◆ Task goal ◆
Range to reproduce from the entries below: the line with "Used BMW X5", the line with "2025 Sedans for", and every line in between. Give them exactly and give nothing else.

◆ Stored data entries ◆
*** Begin section ***
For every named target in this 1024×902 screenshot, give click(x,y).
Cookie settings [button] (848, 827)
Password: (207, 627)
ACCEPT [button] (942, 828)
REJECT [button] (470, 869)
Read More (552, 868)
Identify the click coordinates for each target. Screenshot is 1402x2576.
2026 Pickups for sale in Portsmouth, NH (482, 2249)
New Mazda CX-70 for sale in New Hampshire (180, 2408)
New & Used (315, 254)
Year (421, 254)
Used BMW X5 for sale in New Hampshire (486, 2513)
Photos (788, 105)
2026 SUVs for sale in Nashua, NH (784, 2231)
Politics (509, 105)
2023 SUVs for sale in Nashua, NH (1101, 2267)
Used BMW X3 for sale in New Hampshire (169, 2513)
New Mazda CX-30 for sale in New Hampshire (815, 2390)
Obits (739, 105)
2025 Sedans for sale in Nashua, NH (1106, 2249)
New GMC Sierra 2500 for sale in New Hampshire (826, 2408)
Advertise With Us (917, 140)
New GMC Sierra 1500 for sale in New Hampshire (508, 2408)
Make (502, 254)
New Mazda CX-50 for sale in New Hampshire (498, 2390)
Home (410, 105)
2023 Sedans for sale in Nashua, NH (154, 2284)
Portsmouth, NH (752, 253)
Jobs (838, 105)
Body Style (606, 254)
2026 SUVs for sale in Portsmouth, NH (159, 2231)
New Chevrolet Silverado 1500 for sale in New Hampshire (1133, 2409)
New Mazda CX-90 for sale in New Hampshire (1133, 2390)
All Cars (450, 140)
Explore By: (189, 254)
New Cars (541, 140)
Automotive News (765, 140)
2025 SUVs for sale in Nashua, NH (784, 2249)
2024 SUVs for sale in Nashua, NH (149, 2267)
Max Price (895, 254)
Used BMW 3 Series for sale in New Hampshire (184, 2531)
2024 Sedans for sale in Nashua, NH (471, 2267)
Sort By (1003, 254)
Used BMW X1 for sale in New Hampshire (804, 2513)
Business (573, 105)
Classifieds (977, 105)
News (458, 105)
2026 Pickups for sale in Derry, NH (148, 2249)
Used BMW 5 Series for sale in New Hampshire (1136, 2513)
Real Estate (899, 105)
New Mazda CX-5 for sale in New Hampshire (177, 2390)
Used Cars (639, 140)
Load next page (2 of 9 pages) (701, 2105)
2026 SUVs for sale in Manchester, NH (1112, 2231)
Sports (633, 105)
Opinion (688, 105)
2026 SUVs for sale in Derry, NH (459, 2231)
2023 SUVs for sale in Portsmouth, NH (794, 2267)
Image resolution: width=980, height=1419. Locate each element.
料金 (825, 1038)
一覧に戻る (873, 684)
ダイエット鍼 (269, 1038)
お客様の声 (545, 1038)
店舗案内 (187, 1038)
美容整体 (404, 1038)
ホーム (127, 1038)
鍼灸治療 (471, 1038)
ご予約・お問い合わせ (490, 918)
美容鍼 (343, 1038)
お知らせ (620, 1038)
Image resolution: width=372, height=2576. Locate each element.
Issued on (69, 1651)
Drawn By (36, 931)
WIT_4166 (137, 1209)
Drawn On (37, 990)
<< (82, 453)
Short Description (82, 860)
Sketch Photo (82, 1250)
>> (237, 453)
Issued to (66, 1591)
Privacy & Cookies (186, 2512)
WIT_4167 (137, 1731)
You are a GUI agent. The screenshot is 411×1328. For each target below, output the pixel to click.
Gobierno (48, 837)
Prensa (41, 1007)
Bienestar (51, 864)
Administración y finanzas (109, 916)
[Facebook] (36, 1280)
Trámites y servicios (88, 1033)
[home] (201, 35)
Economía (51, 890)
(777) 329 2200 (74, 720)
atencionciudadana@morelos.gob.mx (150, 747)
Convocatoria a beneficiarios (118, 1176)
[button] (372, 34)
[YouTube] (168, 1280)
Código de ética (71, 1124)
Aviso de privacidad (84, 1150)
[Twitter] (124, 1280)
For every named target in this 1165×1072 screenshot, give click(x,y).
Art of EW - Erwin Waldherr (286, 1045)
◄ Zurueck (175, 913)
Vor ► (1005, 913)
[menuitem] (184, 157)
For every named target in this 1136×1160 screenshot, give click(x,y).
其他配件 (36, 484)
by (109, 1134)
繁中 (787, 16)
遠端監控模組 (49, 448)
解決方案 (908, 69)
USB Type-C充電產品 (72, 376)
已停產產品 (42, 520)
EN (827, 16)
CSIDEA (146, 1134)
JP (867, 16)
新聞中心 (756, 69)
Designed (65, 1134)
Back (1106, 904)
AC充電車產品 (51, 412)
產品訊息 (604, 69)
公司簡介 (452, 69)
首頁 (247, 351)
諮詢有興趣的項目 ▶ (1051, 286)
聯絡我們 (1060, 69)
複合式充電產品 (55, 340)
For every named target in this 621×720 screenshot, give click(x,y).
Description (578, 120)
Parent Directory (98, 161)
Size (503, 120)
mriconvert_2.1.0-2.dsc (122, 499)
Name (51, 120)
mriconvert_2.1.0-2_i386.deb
*** End section ***
◆ Result of this exercise ◆
Used BMW X5 for sale in New Hampshire (486, 2513)
Photos (788, 105)
2026 SUVs for sale in Nashua, NH (784, 2231)
Politics (509, 105)
2023 SUVs for sale in Nashua, NH (1101, 2267)
Used BMW X3 for sale in New Hampshire (169, 2513)
New Mazda CX-30 for sale in New Hampshire (815, 2390)
Obits (739, 105)
2025 Sedans for sale in Nashua, NH (1106, 2249)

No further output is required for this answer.